ECLI:NL:CRVB:2008:BD9717
Centrale Raad van Beroep
- Hoger beroep
- H.A.A.G. Vermeulen
- K.J. Kraan
- A.A.M. Mollee
- Rechtspraak.nl
Strafontslag van politieambtenaar wegens betrokkenheid bij crimineel prostitutiemilieu
In deze zaak gaat het om het hoger beroep van een politieambtenaar die door de korpsbeheerder is ontslagen wegens plichtsverzuim. De Centrale Raad van Beroep heeft op 31 juli 2008 uitspraak gedaan in deze kwestie. De appellant, werkzaam bij de politieregio, was betrokken bij een strafrechtelijk onderzoek naar M, die verdacht werd van leidinggeven aan een criminele organisatie die zich bezighield met vrouwenhandel.
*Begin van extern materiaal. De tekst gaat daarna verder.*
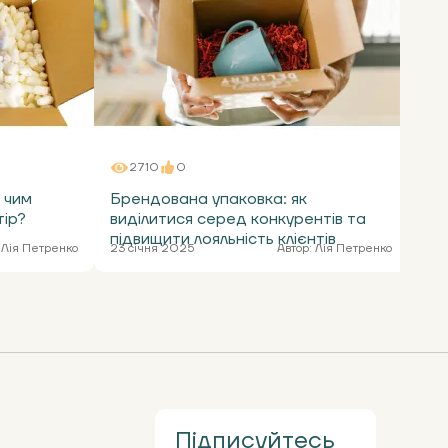
2710
0
 чим
Брендована упаковка: як
Са
тір?
виділитися серед конкурентів та
рі
підвищити лояльність клієнтів
то
Лія Петренко
23 січня 2025
Автор:
Лія Петренко
9 с
Підписуйтесь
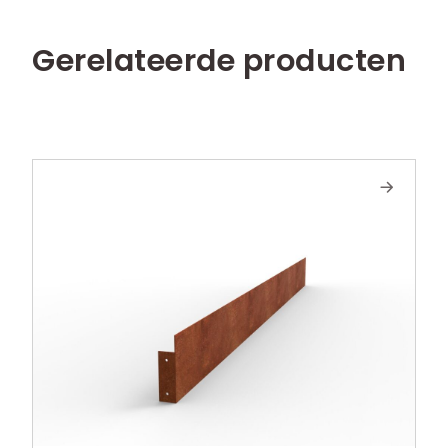
Gerelateerde producten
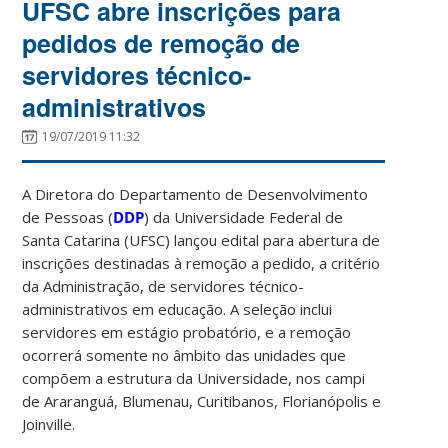
UFSC abre inscrições para
pedidos de remoção de
servidores técnico-
administrativos
19/07/2019 11:32
A Diretora do Departamento de Desenvolvimento
de Pessoas (
DDP
) da Universidade Federal de
Santa Catarina (UFSC) lançou edital para abertura de
inscrições destinadas à remoção a pedido, a critério
da Administração, de servidores técnico-
administrativos em educação. A seleção inclui
servidores em estágio probatório, e a remoção
ocorrerá somente no âmbito das unidades que
compõem a estrutura da Universidade, nos campi
de Araranguá, Blumenau, Curitibanos, Florianópolis e
Joinville.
Tijdens het onderzoek werd de stem van appellant herkend in een getapt telefoongesprek met M.
De korpsbeheerder had op 12 mei 2005 de disciplinaire straf van onvoorwaardelijk ontslag opgelegd, primair op grond van artikel 77 van het Besluit algemene rechtspositie politie. De rechtbank Amsterdam had eerder het beroep van appellant tegen deze beslissing ongegrond verklaard. De Raad oordeelde dat appellant door zich herhaaldelijk in een crimineel prostitutiemilieu te begeven, een onaanvaardbaar risico nam dat zijn privé- en dienstbelangen in conflict zouden komen.
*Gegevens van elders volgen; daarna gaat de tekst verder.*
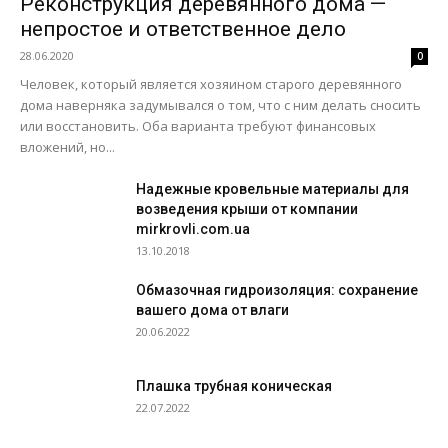
Реконструкция деревянного дома —
непростое и ответственное дело
28.06.2020
0
Человек, который является хозяином старого деревянного
дома наверняка задумывался о том, что с ним делать сносить
или восстановить. Оба варианта требуют финансовых
вложений, но...
Надежные кровельные материалы для
возведения крыши от компании
mirkrovli.com.ua
13.10.2018
Обмазочная гидроизоляция: сохранение
вашего дома от влаги
20.06.2022
Плашка трубная коническая
22.07.2022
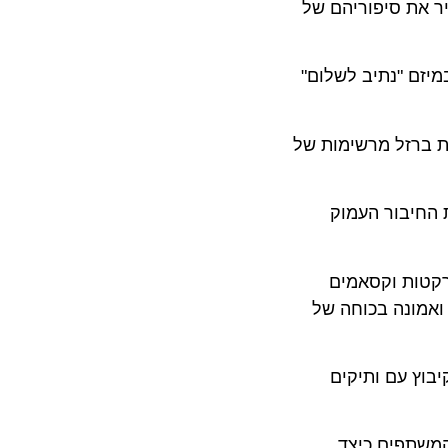
חימה של ה-7 באוקטובר, נכיר את סיפוריהם של
 "נתיב לשלום"
רזל מרשימות של
יבור העמוק
ות וקסאמים
ונה בכוחה של
 עם ותיקים
תפים כיצד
De Raad onderschreef de overwegingen van de rechtbank en concludeerde dat appellant zich aan ernstig plichtsverzuim schuldig had gemaakt. De Raad stelde vast dat appellant, ondanks zijn vermoedens van illegale praktijken, contact bleef zoeken met M en dat hij zijn chef niet op de hoogte had gesteld van zijn vermoedens. Dit gedrag werd als onacceptabel beschouwd, gezien de hoge eisen die aan de integriteit van politieambtenaren worden gesteld. De Raad bevestigde de aangevallen uitspraak en oordeelde dat de opgelegde straf van ontslag niet onevenredig was.